• 2019-07
  • 2019-08
  • 2019-09
  • 2019-10
  • 2019-11
  • 2020-03
  • 2020-07
  • 2020-08
  • br Materials and methods Materials and methods


    Materials and methods Materials and methods for this analysis, including sample stratification, measures, and an NHIS description are described in detail in the previously published study [7] with the exception that the 2016 data were added to supplement the results from the 2013–2015 data.
    Discussion While we found screening prevalence was statistically increasing over time, the increases will likely have minimal impact from a public health perspective. As with our previous study [7], screening prevalence for baby boomers are continuing to increase by approximately 1% per year. And while the odds of screening increased by over 40% from 2013 to 2016, the actual screening prevalence only increased by 2.2%. When examining geographic region, baby boomers in the Midwest had a 22% lower odds of screening than those in the Northeast and the lowest odds of screening overall. This is particularly concerning considering recent research that has found three Midwest states have higher than average incidence of HCV infection and one of those states is more than double the national average [10]. Furthermore, non-Hispanic Black individuals and Hispanic individuals continued to have lower odds of screening in every adjusted model except for the oldest age group.

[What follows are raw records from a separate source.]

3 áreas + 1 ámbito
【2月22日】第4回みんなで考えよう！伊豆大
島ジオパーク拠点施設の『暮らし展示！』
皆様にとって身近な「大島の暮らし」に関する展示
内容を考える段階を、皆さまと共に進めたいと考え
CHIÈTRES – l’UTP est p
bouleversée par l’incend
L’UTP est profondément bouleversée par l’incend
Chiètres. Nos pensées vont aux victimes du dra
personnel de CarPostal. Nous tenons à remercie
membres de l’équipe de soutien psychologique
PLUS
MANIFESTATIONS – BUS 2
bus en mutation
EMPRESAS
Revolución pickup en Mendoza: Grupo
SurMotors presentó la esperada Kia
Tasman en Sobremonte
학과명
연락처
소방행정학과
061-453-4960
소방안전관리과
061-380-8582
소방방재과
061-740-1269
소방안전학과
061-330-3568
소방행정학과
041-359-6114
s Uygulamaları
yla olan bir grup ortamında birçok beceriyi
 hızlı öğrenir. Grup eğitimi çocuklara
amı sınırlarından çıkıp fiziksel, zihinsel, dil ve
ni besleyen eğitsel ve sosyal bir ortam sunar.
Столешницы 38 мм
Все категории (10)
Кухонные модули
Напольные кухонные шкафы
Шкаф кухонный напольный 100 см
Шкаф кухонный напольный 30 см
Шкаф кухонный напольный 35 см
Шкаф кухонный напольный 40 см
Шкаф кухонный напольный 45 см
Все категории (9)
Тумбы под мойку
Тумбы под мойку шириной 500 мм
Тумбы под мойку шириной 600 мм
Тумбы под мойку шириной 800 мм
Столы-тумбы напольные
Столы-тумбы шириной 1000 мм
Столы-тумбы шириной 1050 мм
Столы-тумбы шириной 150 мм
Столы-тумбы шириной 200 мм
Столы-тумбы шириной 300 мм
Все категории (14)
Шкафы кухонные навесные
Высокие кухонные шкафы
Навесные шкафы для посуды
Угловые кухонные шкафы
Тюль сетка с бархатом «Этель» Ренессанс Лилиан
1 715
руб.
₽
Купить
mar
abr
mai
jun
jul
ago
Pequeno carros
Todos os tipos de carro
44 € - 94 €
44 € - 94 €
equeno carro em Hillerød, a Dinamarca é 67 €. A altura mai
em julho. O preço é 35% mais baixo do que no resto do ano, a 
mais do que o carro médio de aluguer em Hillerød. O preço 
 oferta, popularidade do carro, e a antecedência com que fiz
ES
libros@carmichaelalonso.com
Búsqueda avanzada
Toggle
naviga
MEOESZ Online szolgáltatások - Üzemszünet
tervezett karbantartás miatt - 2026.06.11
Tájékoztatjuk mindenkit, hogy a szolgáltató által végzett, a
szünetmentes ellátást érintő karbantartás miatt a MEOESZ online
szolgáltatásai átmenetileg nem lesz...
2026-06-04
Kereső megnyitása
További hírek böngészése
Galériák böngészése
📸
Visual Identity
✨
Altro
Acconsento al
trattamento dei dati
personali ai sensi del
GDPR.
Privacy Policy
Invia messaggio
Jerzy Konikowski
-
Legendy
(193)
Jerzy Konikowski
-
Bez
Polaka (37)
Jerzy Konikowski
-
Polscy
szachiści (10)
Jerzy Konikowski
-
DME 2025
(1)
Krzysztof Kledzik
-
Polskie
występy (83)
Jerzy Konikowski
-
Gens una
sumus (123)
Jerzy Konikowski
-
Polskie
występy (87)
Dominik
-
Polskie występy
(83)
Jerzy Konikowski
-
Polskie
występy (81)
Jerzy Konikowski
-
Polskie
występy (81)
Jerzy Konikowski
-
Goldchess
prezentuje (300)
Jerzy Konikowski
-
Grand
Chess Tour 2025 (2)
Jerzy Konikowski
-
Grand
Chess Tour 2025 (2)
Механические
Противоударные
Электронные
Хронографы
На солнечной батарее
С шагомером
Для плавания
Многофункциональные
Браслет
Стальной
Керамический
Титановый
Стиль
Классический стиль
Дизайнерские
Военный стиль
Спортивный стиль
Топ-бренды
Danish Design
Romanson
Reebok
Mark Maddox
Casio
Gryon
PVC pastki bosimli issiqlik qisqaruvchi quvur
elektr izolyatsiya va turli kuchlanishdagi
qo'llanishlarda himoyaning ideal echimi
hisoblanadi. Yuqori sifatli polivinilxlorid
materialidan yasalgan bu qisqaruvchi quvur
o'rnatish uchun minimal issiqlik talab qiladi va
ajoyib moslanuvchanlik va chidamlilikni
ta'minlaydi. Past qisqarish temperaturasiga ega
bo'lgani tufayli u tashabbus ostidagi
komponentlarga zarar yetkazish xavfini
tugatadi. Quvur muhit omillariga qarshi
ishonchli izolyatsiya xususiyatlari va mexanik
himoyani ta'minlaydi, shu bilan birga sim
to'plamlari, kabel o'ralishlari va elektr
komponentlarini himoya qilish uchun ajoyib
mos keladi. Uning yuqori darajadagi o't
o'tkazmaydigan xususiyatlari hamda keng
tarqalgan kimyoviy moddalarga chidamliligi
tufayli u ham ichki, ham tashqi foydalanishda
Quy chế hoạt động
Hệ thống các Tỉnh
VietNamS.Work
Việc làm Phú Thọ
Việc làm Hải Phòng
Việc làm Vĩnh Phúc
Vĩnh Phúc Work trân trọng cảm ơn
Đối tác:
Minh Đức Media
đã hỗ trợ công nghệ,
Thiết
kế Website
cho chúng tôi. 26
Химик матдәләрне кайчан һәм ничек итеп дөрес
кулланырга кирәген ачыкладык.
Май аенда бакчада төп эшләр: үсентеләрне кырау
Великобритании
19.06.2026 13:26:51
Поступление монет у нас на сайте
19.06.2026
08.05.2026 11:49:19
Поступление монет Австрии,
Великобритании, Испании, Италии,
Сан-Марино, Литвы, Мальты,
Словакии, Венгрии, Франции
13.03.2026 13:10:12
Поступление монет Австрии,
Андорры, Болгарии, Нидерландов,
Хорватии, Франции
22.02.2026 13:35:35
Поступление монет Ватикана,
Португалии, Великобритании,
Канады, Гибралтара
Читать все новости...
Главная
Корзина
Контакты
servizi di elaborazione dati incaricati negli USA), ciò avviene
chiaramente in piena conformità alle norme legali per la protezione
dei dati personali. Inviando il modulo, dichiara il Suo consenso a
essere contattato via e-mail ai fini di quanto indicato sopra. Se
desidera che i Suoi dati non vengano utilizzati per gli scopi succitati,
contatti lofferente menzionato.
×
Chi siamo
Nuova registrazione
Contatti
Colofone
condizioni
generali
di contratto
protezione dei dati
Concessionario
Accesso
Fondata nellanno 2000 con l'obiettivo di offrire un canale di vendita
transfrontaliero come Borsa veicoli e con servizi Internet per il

This is consistent with our previous findings and is concerning given a recent study found the prevalence of HCV RNA was highest among non-Hispanic Black individuals [11], and non-Hispanic Black patients with hepatocellular carcinoma have been shown to have higher cause-specific mortality [12]. This study does have some limitations which indicate the results should be interpreted with caution. First, while the large sample is a strength, it Nutlin-3 also resulted in even small differences being statistically significant. Therefore, a statistically significant result should be interpreted while paying attention to whether the differences are clinically significant or would have a broader public health impact. Second, HCV screening is based on self-report and has not been verified with the patient records. However, screening prevalence based on self-report in our study is actually higher than screening prevalence reported in studies using health-record verified data [13,14], suggesting our results are more likely to overestimate rather than underestimate screening. Last, these data are cross sectional and we are not able to draw cause-effect conclusions. However, despite these limitations this study expands on our previous findings and reports screening prevalence using more up-to-date nationally representative data.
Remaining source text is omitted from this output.